=== Section Start ===

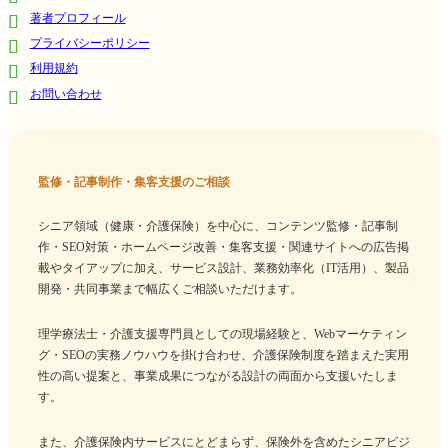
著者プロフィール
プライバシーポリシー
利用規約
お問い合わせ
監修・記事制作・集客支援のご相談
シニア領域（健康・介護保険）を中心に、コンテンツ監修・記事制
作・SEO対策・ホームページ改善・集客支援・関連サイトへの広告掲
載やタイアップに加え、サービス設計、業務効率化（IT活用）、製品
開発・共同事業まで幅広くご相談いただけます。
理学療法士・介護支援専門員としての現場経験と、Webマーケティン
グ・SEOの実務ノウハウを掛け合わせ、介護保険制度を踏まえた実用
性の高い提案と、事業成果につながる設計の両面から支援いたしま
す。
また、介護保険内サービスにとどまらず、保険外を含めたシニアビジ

=== Section End ===
=== Section Start ===

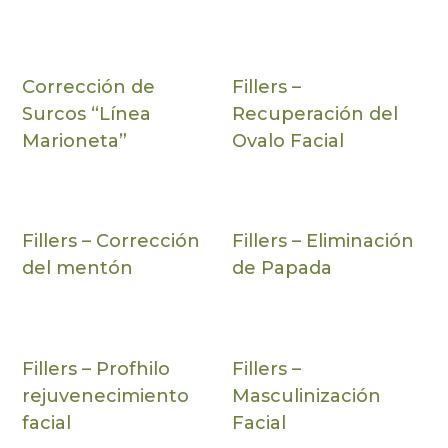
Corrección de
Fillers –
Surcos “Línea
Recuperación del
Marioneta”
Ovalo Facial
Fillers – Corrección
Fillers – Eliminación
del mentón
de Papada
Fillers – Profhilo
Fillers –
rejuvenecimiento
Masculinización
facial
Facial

=== Section End ===

▸ Work to be completed
Copy out, word for word, the part of the entries above that begins at the line with "載やタイアップに加え、サービス設計、業務効率化（IT活用）、製品" and ends at the line with "また、介護保険内サービスにとどまらず、保険外を含めたシニアビジ", including both.

▸ Response to this exercise
載やタイアップに加え、サービス設計、業務効率化（IT活用）、製品
開発・共同事業まで幅広くご相談いただけます。
理学療法士・介護支援専門員としての現場経験と、Webマーケティン
グ・SEOの実務ノウハウを掛け合わせ、介護保険制度を踏まえた実用
性の高い提案と、事業成果につながる設計の両面から支援いたしま
す。
また、介護保険内サービスにとどまらず、保険外を含めたシニアビジ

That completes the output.